A view of downtown Cincinnati along the Ohio River. Joe Robbins | Getty Images Sport | Getty Images
When it comes to paying down debt, where you live can be just as important as how you live.
To find the best city to live in to pay down debt, LendingTree analyzed data in 50 of the biggest metro areas in the U.S. using a number of factors that can make it easier for locals to get out of the red.
Specifically, they looked at each city’s average credit utilization rate (the share of their available credit that individuals use), which experts recommend should be less than 30 percent. They also took into account housing costs in relation to income, unemployment rates and cost of living generally.
The city that scored highest in LendingTree’s analysis is Cincinnati, Ohio. It has a debt utilization rate that’s a bit higher than ideal (32.2 percent), but the costs of goods and services are lowest here. And the average resident spends just 15.9 percent of his or her income on housing.
Compare that to the high housing costs of cities like Miami and Los Angeles, where the average resident pays 28.6 percent and 25.6 percent, respectively.
Milwaukee, Minneapolis, Nashville and Oklahoma City round out the top five cities where it’s easier for residents to pay down debt. All of these cities have credit utilization rates of around 30 percent and below-average unemployment rates.
How to tackle debt
If you’re in the red, you’re definitely not alone: The average American has about $38,000 in debt, up $1,000 from a year ago, according to Northwestern Mutual’s 2018 Planning & Progress Study.
No matter where you live, it can help to assess where you’re at and then make a plan for how to pay off what you owe. Be clear about what you want and what’s achievable, Saundra Davis, a financial coach and adjunct professor at Golden State University, tells CNBC Make It.
And be realistic, she says. Don’t expect yourself to go immediately from saving $0 to putting away $400 a month. Start by trying to save $40.
Likewise, don’t worry if you can’t dedicate a huge share of your earnings towards paying off your loans.

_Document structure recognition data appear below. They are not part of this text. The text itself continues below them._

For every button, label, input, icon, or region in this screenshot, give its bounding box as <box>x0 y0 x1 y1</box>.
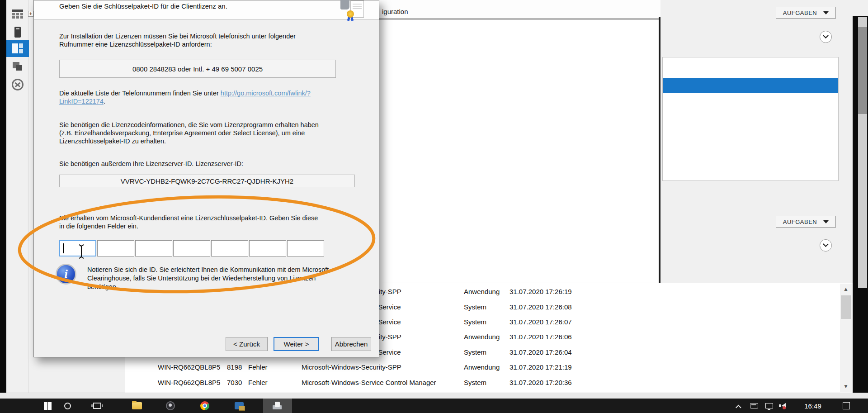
keyboard-icon <box>750 403 758 408</box>
sidebar-item-modules[interactable] <box>6 5 29 23</box>
key-pack-id-field-2[interactable] <box>97 240 134 256</box>
event-cell-level: Fehler <box>248 379 302 386</box>
event-table-row[interactable]: WIN-RQ662QBL8P57030FehlerMicrosoft-Windo… <box>125 375 839 389</box>
enter-id-text: Sie erhalten vom Microsoft-Kundendienst … <box>59 214 321 230</box>
event-cell-log: Anwendung <box>464 363 509 371</box>
tasks-button-label: AUFGABEN <box>783 9 817 16</box>
next-button[interactable]: Weiter > <box>274 337 319 351</box>
key-pack-id-field-4[interactable] <box>173 240 210 256</box>
intro-text: Zur Installation der Lizenzen müssen Sie… <box>59 32 321 48</box>
obs-icon <box>166 401 175 410</box>
phone-number-box: 0800 2848283 oder Intl. + 49 69 5007 002… <box>59 60 336 78</box>
rd-licensing-icon <box>273 402 283 410</box>
chrome-button[interactable] <box>196 399 213 413</box>
key-pack-id-field-6[interactable] <box>249 240 286 256</box>
dropdown-arrow-icon <box>823 11 829 14</box>
action-center-button[interactable] <box>837 399 855 413</box>
search-button[interactable] <box>60 399 75 413</box>
sidebar-item-remote[interactable] <box>6 76 29 93</box>
right-panel-list[interactable] <box>662 57 839 181</box>
back-button[interactable]: < Zurück <box>226 337 268 351</box>
dropdown-arrow-icon <box>823 220 829 223</box>
collections-copy-icon <box>13 62 23 71</box>
event-cell-time: 31.07.2020 17:26:08 <box>509 303 839 311</box>
collapse-section-button[interactable] <box>820 31 832 43</box>
dashboard-layout-icon <box>12 43 23 53</box>
window-bottom-strip <box>0 393 868 399</box>
chevron-up-icon <box>736 404 741 410</box>
volume-tray-button[interactable] <box>777 399 790 413</box>
selected-list-row[interactable] <box>663 78 838 93</box>
event-cell-time: 31.07.2020 17:21:19 <box>509 363 839 371</box>
modules-grid-icon <box>12 9 23 19</box>
taskbar: 16:49 <box>0 399 868 413</box>
server-manager-icon <box>235 402 244 409</box>
event-cell-id: 8198 <box>227 363 248 371</box>
display-tray-button[interactable] <box>762 399 776 413</box>
tasks-dropdown-button[interactable]: AUFGABEN <box>776 7 836 19</box>
event-cell-log: System <box>464 318 509 326</box>
rd-licensing-active-button[interactable] <box>263 399 292 413</box>
volume-muted-icon <box>782 403 786 408</box>
sidebar-item-licensing-selected[interactable] <box>6 40 29 57</box>
tasks-button-label: AUFGABEN <box>783 218 817 225</box>
event-scrollbar[interactable]: ▲ ▼ <box>840 284 852 392</box>
phone-list-prefix: Die aktuelle Liste der Telefonnummern fi… <box>59 90 221 97</box>
license-server-id-box: VVRVC-YDHB2-FQWK9-2C7CG-RRC27-QJDHR-KJYH… <box>59 175 355 187</box>
search-icon <box>64 403 71 409</box>
window-scrollbar-thumb[interactable] <box>858 27 867 114</box>
license-wizard-dialog: Geben Sie die Schlüsselpaket-ID für die … <box>33 0 379 357</box>
scroll-up-icon[interactable]: ▲ <box>840 284 852 294</box>
event-scrollbar-thumb[interactable] <box>841 295 851 319</box>
phone-number: 0800 2848283 oder Intl. + 49 69 5007 002… <box>132 65 263 73</box>
certificate-icon <box>332 0 373 19</box>
left-toolbar <box>6 0 29 399</box>
event-table-row[interactable]: WIN-RQ662QBL8P58198FehlerMicrosoft-Windo… <box>125 360 839 375</box>
touch-keyboard-button[interactable] <box>747 399 761 413</box>
cancel-button[interactable]: Abbrechen <box>331 337 371 351</box>
start-button[interactable] <box>40 399 55 413</box>
remote-circle-icon <box>12 79 24 90</box>
event-cell-source: Microsoft-Windows-Security-SPP <box>302 363 464 371</box>
key-pack-id-field-1[interactable] <box>59 240 96 256</box>
note-text: Notieren Sie sich die ID. Sie erleichter… <box>87 266 340 291</box>
clock[interactable]: 16:49 <box>801 399 825 413</box>
key-pack-id-field-5[interactable] <box>211 240 248 256</box>
sidebar-item-server[interactable] <box>6 24 29 41</box>
notification-square-icon <box>843 402 850 409</box>
key-pack-id-field-3[interactable] <box>135 240 172 256</box>
tree-expander-plus[interactable]: + <box>28 11 33 17</box>
sidebar-item-collections[interactable] <box>6 58 29 75</box>
event-cell-level: Fehler <box>248 363 302 371</box>
text-caret <box>63 243 64 253</box>
event-cell-server: WIN-RQ662QBL8P5 <box>158 379 227 386</box>
event-cell-log: System <box>464 379 509 386</box>
phone-list-suffix: . <box>104 98 105 105</box>
hidden-icons-button[interactable] <box>733 399 745 413</box>
event-cell-time: 31.07.2020 17:26:19 <box>509 288 839 295</box>
wizard-title: Geben Sie die Schlüsselpaket-ID für die … <box>59 2 227 10</box>
display-icon <box>765 403 773 408</box>
event-cell-time: 31.07.2020 17:26:07 <box>509 318 839 326</box>
event-cell-log: System <box>464 348 509 356</box>
clock-label: 16:49 <box>804 402 821 410</box>
file-explorer-button[interactable] <box>128 399 146 413</box>
event-cell-log: System <box>464 303 509 311</box>
event-cell-server: WIN-RQ662QBL8P5 <box>158 363 227 371</box>
event-cell-log: Anwendung <box>464 288 509 295</box>
event-cell-source: Microsoft-Windows-Service Control Manage… <box>302 379 464 386</box>
key-pack-id-field-7[interactable] <box>287 240 324 256</box>
folder-icon <box>132 402 142 409</box>
event-cell-time: 31.07.2020 17:26:06 <box>509 333 839 341</box>
scroll-down-icon[interactable]: ▼ <box>840 381 852 392</box>
task-view-button[interactable] <box>89 399 106 413</box>
server-id-label: Sie benötigen außerdem Ihre Lizenzserver… <box>59 160 321 168</box>
server-manager-button[interactable] <box>230 399 249 413</box>
event-cell-time: 31.07.2020 17:20:36 <box>509 379 839 386</box>
obs-button[interactable] <box>162 399 179 413</box>
tasks-dropdown-button-2[interactable]: AUFGABEN <box>776 216 836 228</box>
info-icon: i <box>56 264 76 285</box>
collapse-section-button-2[interactable] <box>820 239 832 252</box>
task-view-icon <box>93 403 101 409</box>
chevron-down-icon <box>823 33 829 38</box>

The nonprofit American Consumer Credit Counseling recommends allocating about 5 percent of your income towards that goal.
Once you’ve got a handle on your situation, it’s time to build new, lasting goals. Davis acknowledges that it’s not easy to shift your thinking. So start small. Save $5 and actually put it into savings, or cook dinner once a week and take the money you would’ve spent going out and deposit it.
“It truly is about changing your mindset and then creating different habits,” Davis says.
The key takeaway is that debt doesn’t have to be a life sentence, says CreditCards.com industry analystTed Rossman. Though it may require some hard work and planning, he tells CNBC Make It, “Everybody can get out of debt.”